Some common misconceptions of the Irish, red hair is not nearly as abundant as it is told to be, and not EVERYONE drinks 24/7, though the pubs are quite a popular place. Many many years ago, it was thought by lots of people here in America, that the Irish immigrants, were more animal-like then human. England used to have that same notion, not fearing to wipe them out with the Potato Famine, which is now commonly believed to be brought on by the English missionaries.

external image 9%20Oldest%20Pub.jpg Left: The oldest pub in Ireland

Culture Universals

Language: Gaeilge (main Irish language) is closely related to Scottish Gaeilge, Welsh, Cornish, and Breton. Like many other countries, there are different forms of their main language dispersed through the small towns of Ireland, with small variations from Gaeilge, to a new language adapted from other countries all together

Belief: Like many other countries, Ireland has one main religion, Catholic, with around 90% of the population attending weekly mass. There are many other smaller groups that have different religious beliefs, probably learned from missionaries from England centuries ago.

external image Catholic-single-network-faith.jpg The cross

Institution: Like every culture, Ireland has a form of marriage, a very similar style to ours, in a way that it differs from couple to couple and their wishes for how it is to be done, a small gathering or a full out party. They also have a system of government, a democratic state with a parliamentary system, with a President, Prime Minister, Deputy Prime Minister, and so on.

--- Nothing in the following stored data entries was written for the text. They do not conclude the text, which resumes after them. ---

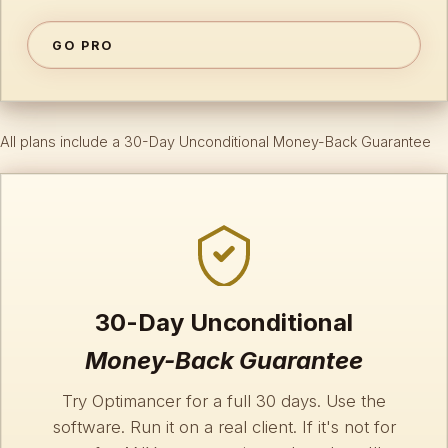
GO PRO
All plans include a 30-Day Unconditional Money-Back Guarantee
30-Day Unconditional
Money-Back Guarantee
Try Optimancer for a full 30 days. Use the
software. Run it on a real client. If it's not for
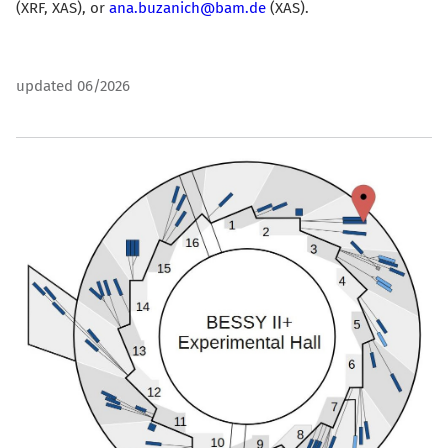
(XRF, XAS)
, or
ana.buzanich@bam.de
(XAS).
updated 06/2026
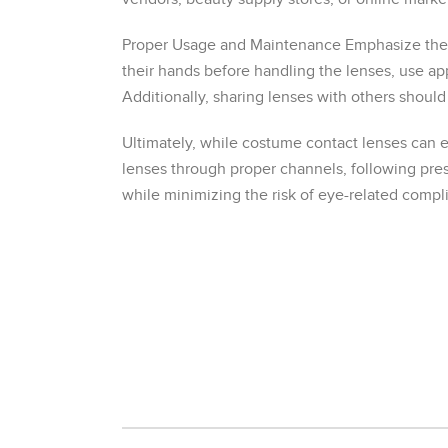
Proper Usage and Maintenance Emphasize the s
their hands before handling the lenses, use ap
Additionally, sharing lenses with others should
Ultimately, while costume contact lenses can e
lenses through proper channels, following pres
while minimizing the risk of eye-related compli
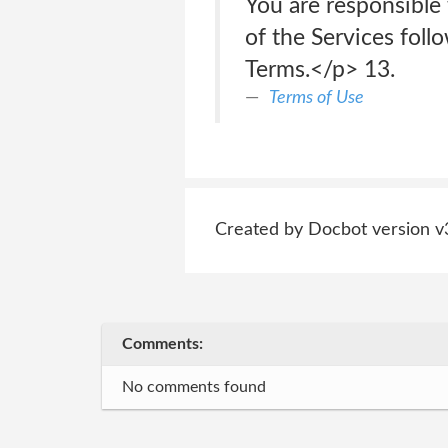
You are responsible
of the Services fol
Terms.</p> 13.
Terms of Use
Created by Docbot version v
Comments:
No comments found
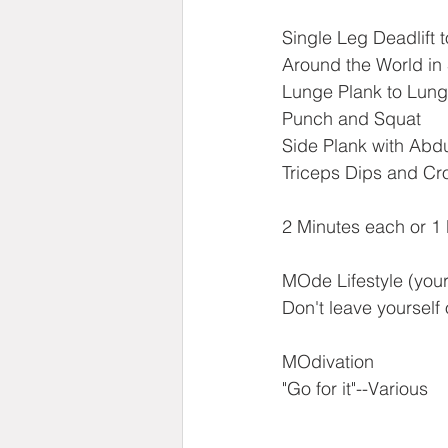
Single Leg Deadlift 
Around the World in
Lunge Plank to Lung
Punch and Squat
Side Plank with Abd
Triceps Dips and C
2 Minutes each or 1
MOde Lifestyle (your 
Don't leave yourself 
MOdivation
"Go for it"--Various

Technology: Ireland is fairly advanced when it comes to technology, they started out with simple agriculture systems, like every other country that farms. But they also have modern technology, in much needed areas such as medical research. In 2006, the SeptiFast test sprouted from an Irish company, which is a very high tech, or sheik technology that is used today to test blood for things such as bad bacteria and fungi.

Food: Back when Vikings inhabited early Ireland, they mainly consumed meat, such as cattle, sheep, and pigs. Wild goose and fish was also common, along with a wide range of berries and nuts, especially hazel. In The Middle Ages, the dominant food source was cattle, this was before the potato had arrived in 16th century. When potatoes were introduced to Ireland, they were meant as just a garden crop, until they became the main food for Ireland's poor. The reliance on the potato as Ireland's staple crop, made them extremely vulnerable to any potato diseases.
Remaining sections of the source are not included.